Of this, the Competition Commission of India’s (CCI) investigation wing took about eight months to submit its report. The remaining 15 months were taken by the commission to analyse if there was a case, study the investigation report, hear arguments from all parties and reach a decision
If the innate associations of the old CCI were acceptance and length, the new CCI is positioning itself to be about selectivity and speed, says Ashok Chawla, who took charge as CCI chairman eight months ago and has signed orders that make a statement.

Last month, it gave its most important verdict yet: pronouncing 11 cement companies guilty of operating like a cartel and fining them about Rs 6,300 crore. Chawla asserts CCI will not accept weak cases. And the cases it admits, it will pursue them with vigour.

“We have made a conscious decision to take cases and start investigation only when there is a very high degree of prima facie evidence,” he says. “No point in focusing on something in a casual manner. What needs to be closed should be closed, and what needs to be investigated should start immediately.”

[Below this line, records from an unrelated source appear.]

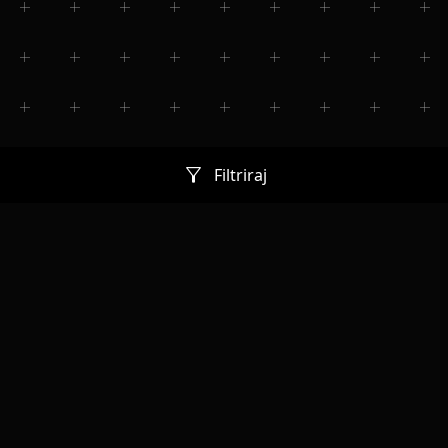
filter_alt
Filtriraj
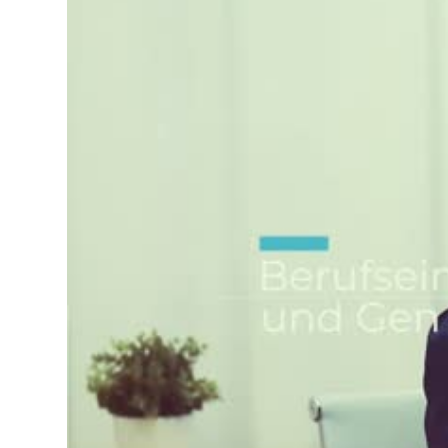
Lo
Pa
Sp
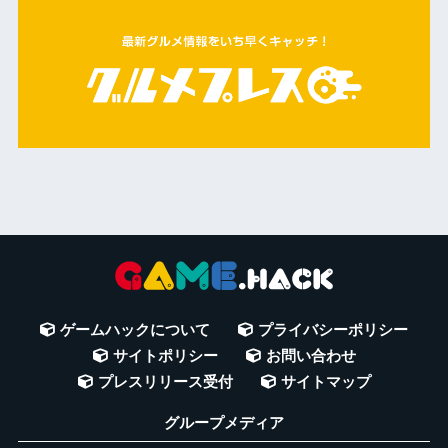
ゲームハックについて
プライバシーポリシー
サイトポリシー
お問い合わせ
プレスリリース受付
サイトマップ
グループメディア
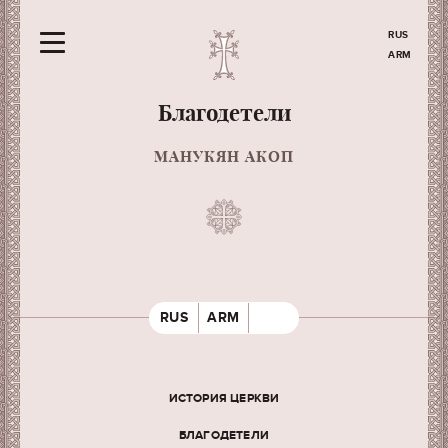
RUS
ARM
Благодетели
МАНУКЯН АКОП
RUS
ARM
ИСТОРИЯ ЦЕРКВИ
БЛАГОДЕТЕЛИ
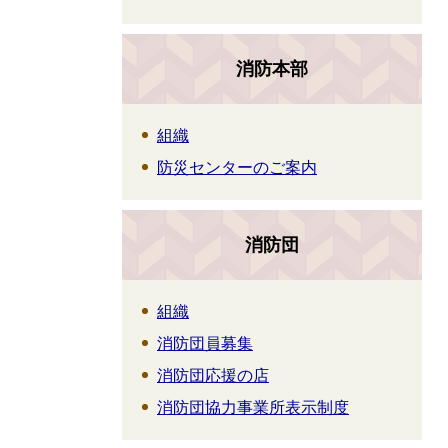
消防本部
組織
防災センターのご案内
消防団
組織
消防団員募集
消防団応援の店
消防団協力事業所表示制度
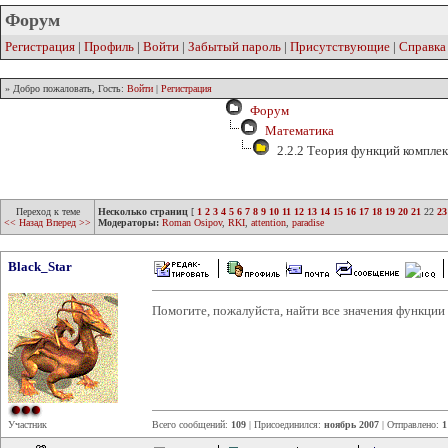
Форум
Регистрация
|
Профиль
|
Войти
|
Забытый пароль
|
Присутствующие
|
Справка
» Добро пожаловать, Гость:
Войти
|
Регистрация
Форум
Математика
2.2.2 Теория функций компле
Переход к теме
Несколько страниц
[
1
2
3
4
5
6
7
8
9
10
11
12
13
14
15
16
17
18
19
20
21
22
23
<< Назад
Вперед >>
Модераторы:
Roman Osipov
,
RKI
,
attention
,
paradise
Black_Star
Помогите, пожалуйста, найти все значения функции
Участник
Всего сообщений:
109
| Присоединился:
ноябрь 2007
| Отправлено:
1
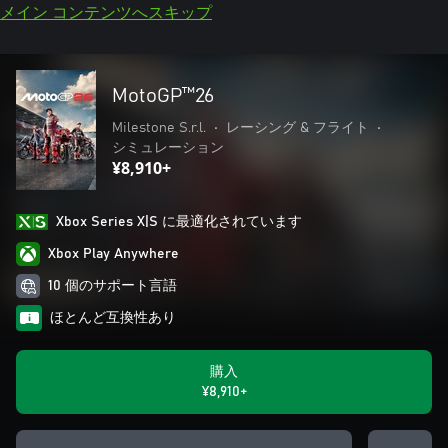
メイン コンテンツへスキップ
MotoGP™26
Milestone S.r.l.
•
レーシング & フライト
•
シミュレーション
¥8,910+
Xbox Series X|S に最適化されています
Xbox Play Anywhere
10 個のサポート言語
ほとんど互換性あり
購入
¥8,910+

Closure has been a hallmark of Chawla’s brief tenure, partly because of his own construct and partly because of the timing of his entry.

According to the annual report of the ministry of corporate affairs (MCA), CCI had 58 cases pending in December 2011.

This has dropped to around 20 today, says a senior CCI official, speaking on the condition of anonymity.

At least five senior CCI officials we spoke to pointed to Chawla’s appointment for the change in speed and approach.

“The new chairman has made a difference. Efforts are being made to dispose off cases at the earliest,” says SN Dhingra, member (legal) of CCI.

Dhingra is a former Delhi High Court judge who was appointed along with Chawla in October 2011.

Riding Momentum

When a complaint is filed with CCI, its six members and chairman take a call if it is worth looking into. If they think so, the case is sent to CCI’s investigation wing, which usually files its report within six months.

Based on this report and representations from the parties to the case, the members and chairman take a decision.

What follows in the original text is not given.